The other C subgroup (Squadron Quarter Master Sergeant Alcock and four other men) kept watch on a railway line right through 19 September and, though no trains were seen, decided nonetheless to lay an explosive charge. This was laid at 21.00, and was detonated two hours later by a passing train. Leaving the area and making off to the south-south-west, they came across evidence of defensive trenches being dug, and on 24 September observed a tank engagement and 20 tanks withdrawing into a wood beside Blanche Eglise.

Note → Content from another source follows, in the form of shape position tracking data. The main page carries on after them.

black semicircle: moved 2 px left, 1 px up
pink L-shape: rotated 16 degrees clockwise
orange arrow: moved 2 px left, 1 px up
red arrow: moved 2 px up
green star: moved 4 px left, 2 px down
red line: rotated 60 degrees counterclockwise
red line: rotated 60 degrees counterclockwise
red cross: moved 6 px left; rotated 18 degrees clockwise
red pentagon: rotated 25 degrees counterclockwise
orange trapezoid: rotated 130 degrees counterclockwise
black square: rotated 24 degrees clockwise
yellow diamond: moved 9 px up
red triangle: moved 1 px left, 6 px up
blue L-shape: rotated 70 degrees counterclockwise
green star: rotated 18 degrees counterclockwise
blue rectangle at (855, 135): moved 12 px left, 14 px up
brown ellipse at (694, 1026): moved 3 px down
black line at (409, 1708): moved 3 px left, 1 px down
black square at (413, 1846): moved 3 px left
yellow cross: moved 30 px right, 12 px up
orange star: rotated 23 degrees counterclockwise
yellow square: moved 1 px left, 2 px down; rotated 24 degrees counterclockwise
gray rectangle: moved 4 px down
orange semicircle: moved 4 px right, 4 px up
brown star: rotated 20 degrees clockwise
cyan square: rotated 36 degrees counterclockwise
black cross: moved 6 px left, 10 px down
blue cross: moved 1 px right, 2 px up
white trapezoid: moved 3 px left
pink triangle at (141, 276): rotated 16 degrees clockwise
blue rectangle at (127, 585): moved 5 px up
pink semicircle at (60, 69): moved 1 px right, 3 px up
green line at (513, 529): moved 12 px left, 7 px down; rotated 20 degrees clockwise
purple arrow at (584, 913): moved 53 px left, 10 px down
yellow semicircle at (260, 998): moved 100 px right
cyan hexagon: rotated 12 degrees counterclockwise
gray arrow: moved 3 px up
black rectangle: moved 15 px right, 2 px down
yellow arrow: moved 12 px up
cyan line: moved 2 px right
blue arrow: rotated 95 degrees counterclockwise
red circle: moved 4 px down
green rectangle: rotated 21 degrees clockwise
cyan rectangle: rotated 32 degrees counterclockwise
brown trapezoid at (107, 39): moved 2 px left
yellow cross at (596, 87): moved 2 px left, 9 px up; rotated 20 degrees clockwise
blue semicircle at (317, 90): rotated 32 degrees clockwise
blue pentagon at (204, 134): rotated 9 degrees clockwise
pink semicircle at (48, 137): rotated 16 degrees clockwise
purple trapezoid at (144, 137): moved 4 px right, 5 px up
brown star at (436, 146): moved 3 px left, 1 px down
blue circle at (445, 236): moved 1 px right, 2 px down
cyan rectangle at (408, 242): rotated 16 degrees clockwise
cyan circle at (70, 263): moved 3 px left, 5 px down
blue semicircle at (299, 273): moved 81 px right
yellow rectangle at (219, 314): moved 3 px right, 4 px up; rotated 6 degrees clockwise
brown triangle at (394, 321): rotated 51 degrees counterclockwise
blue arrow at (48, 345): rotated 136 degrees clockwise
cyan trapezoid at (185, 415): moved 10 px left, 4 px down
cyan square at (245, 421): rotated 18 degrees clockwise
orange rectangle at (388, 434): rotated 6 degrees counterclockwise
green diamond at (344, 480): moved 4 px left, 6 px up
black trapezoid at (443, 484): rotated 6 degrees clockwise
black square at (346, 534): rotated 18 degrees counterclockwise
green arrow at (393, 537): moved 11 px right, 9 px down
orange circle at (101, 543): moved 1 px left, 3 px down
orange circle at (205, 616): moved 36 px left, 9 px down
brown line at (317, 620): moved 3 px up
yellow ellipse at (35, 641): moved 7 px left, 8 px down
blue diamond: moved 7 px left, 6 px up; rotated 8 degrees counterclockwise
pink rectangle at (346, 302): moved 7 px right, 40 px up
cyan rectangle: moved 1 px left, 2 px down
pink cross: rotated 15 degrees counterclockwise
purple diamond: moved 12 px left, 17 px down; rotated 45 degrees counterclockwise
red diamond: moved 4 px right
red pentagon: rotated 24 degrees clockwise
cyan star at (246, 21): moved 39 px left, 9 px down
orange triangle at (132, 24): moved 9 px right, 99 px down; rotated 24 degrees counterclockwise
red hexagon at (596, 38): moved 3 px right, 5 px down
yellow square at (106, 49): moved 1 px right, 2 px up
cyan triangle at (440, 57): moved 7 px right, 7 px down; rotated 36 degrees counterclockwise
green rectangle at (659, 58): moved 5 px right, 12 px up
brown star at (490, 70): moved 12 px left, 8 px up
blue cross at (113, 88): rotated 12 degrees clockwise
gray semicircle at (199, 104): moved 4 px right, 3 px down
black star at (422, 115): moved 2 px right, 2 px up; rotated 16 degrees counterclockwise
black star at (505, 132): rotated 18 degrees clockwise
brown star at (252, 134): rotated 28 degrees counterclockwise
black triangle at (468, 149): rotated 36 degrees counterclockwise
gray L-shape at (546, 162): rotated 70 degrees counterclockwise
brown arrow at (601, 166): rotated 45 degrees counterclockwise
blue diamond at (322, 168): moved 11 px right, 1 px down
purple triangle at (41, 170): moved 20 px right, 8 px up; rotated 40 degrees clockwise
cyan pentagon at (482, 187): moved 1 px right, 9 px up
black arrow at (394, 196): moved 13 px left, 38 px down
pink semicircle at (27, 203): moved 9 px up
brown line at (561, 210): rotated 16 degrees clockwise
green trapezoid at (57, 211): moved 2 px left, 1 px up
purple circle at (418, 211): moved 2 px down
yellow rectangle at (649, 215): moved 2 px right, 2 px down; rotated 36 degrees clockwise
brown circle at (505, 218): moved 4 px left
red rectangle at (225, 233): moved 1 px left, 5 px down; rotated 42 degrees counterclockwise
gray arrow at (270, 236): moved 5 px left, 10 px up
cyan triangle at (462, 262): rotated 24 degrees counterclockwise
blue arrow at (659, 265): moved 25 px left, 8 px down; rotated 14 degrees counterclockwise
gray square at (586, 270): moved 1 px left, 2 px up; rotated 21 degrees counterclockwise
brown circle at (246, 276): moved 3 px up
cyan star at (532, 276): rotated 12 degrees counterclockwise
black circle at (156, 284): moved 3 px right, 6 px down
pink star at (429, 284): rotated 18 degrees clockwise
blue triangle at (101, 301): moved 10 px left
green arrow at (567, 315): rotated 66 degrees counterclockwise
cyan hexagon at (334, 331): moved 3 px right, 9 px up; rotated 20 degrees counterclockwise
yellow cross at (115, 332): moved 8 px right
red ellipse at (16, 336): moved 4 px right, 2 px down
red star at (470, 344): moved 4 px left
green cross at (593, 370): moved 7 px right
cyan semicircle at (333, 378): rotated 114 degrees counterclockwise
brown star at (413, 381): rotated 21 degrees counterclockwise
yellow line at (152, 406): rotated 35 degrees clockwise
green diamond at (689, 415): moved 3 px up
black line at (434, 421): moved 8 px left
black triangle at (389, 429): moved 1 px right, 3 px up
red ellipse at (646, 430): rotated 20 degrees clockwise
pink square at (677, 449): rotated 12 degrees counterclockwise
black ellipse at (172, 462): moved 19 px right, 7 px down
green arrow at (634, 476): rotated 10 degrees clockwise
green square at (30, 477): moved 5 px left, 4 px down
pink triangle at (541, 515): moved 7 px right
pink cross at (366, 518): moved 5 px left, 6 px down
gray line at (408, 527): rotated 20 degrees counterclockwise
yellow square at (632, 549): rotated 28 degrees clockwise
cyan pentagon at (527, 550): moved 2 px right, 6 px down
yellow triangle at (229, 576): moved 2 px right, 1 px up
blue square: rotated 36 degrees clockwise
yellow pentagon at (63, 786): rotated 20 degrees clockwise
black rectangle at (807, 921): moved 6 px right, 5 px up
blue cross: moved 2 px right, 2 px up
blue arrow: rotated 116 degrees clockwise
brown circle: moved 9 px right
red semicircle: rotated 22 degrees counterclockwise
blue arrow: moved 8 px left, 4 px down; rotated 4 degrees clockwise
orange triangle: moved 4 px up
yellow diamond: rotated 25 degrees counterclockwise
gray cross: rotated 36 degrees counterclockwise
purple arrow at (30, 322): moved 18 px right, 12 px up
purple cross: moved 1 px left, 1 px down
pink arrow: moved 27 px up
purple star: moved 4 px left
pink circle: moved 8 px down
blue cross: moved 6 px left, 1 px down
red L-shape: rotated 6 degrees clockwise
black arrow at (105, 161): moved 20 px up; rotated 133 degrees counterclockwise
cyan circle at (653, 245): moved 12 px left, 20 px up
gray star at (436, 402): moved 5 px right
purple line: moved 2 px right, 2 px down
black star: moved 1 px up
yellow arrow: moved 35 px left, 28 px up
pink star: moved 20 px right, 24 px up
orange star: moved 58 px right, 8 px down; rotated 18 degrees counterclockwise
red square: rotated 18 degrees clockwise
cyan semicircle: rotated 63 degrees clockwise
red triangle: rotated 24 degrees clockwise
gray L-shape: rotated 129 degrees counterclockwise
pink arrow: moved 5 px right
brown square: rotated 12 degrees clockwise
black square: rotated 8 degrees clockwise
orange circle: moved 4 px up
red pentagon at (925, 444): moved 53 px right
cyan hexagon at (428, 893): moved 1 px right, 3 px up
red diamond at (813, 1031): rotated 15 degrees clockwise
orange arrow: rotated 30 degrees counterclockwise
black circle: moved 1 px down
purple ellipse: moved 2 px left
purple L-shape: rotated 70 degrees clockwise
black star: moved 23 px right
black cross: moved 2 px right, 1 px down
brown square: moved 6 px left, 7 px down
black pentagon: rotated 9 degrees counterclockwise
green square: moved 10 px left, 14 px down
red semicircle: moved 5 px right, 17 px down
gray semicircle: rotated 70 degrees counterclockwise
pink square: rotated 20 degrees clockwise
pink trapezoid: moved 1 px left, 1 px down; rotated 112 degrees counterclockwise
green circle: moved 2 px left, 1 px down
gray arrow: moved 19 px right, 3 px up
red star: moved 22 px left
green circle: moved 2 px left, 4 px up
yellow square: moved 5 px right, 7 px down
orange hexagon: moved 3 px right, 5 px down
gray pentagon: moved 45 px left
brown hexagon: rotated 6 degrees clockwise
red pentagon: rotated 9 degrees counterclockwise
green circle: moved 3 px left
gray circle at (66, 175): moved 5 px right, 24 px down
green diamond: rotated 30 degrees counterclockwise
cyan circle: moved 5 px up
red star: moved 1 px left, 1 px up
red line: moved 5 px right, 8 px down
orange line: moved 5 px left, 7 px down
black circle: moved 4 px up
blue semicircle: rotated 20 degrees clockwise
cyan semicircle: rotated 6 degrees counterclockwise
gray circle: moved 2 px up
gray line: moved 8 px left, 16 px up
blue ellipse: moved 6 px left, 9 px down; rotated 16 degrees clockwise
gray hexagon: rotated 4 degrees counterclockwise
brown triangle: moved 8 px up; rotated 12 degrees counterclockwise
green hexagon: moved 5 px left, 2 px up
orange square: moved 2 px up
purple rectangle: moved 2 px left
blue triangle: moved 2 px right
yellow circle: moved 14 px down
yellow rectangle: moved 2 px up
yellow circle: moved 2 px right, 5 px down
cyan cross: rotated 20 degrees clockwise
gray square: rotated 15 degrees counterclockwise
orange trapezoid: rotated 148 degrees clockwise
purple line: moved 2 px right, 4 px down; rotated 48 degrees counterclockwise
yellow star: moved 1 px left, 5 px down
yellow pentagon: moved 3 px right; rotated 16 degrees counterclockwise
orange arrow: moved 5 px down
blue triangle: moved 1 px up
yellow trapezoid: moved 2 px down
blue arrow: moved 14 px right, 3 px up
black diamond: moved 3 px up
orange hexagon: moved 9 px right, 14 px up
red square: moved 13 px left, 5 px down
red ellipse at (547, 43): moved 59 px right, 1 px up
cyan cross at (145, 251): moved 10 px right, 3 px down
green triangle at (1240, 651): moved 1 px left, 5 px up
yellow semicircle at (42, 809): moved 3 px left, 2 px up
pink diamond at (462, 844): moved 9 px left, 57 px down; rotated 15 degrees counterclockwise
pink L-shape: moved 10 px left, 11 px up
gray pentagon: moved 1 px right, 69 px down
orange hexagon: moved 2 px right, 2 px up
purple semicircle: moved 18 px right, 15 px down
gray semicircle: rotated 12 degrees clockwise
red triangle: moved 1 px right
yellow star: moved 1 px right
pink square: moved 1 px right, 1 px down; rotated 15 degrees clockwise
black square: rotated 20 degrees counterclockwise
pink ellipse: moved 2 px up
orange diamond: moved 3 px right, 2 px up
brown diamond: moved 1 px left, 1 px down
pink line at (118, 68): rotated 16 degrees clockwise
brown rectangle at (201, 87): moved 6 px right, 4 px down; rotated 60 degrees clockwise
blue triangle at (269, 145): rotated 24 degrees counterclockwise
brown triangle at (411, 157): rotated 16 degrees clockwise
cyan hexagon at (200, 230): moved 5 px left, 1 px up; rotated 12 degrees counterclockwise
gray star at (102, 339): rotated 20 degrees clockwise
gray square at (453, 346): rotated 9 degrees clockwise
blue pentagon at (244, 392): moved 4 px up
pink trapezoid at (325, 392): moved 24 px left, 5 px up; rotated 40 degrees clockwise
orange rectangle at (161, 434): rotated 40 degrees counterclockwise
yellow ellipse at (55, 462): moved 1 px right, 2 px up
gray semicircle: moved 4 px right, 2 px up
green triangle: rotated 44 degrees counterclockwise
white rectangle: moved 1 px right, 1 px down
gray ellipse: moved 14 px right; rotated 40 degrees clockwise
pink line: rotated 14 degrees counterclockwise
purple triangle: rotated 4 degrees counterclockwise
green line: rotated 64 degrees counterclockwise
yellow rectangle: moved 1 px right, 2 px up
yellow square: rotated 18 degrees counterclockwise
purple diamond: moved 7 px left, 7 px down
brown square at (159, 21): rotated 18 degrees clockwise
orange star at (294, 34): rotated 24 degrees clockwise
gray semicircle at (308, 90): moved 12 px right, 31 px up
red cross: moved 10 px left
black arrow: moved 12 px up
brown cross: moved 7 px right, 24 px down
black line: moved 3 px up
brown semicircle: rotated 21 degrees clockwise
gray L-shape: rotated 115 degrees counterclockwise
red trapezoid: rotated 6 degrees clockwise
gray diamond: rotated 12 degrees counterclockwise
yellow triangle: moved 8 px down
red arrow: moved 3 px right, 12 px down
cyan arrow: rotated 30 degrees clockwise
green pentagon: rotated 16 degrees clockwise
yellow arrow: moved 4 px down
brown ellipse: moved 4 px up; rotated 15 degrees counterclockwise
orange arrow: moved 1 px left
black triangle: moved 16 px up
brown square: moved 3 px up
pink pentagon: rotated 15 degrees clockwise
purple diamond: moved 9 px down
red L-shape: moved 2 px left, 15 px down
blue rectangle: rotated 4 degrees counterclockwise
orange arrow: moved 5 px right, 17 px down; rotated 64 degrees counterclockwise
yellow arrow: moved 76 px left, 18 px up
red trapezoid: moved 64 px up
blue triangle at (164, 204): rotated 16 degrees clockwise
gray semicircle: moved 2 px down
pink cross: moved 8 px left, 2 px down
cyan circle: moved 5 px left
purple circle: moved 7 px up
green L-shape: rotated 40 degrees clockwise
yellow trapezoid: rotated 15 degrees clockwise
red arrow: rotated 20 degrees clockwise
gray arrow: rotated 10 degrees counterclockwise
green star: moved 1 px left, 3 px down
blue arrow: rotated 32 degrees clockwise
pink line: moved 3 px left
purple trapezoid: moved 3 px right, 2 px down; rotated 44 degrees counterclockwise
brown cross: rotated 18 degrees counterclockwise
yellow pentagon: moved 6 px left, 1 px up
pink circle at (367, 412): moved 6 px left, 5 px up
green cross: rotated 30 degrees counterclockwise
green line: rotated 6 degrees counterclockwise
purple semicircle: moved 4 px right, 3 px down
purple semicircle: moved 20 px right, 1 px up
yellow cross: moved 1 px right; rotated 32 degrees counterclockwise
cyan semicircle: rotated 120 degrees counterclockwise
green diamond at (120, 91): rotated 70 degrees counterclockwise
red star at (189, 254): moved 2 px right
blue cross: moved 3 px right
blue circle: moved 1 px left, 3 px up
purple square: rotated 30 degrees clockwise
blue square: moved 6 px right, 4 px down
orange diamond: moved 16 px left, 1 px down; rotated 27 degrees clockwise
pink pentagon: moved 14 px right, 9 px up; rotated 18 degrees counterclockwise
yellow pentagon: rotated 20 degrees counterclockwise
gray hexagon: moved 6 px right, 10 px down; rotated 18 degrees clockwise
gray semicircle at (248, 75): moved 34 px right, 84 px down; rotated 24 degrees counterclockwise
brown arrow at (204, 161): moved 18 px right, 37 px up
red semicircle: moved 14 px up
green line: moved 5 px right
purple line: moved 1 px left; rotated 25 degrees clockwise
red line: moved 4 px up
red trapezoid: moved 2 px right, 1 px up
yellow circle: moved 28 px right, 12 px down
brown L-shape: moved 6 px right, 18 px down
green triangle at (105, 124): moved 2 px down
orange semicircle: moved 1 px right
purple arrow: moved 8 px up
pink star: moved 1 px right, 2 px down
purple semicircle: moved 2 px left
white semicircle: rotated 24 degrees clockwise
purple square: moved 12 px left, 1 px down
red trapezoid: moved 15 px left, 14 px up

Corporal Holden came down with malaria at this time, and the party decided to rest at a farm, which it left on 26 September, headed to the west and came across another farm. While the men were in the farm house talking to the occupants a German patrol appeared. Eventually the SAS group managed to depart via the back door, and then opened fire on the Germans who followed them out. The men then made their way through woods in which they located a number of tank workshops, harbour positions and a brigade headquarters. They returned to a farm at which they had stayed earlier, and discovered the A3 subgroup had been there. Remaining at the farm until 1 October, the party set out for the US lines and cut telephone lines on its way before crossing into the lines of Major General John S. Wood’s 4th Armored Division.
The D group was not parachuted into France at the start of the operation as its aeroplane’s crew was unable to identify the drop zone because of fog. The group made a further five attempts on the following nights, but all of these were unsuccessful.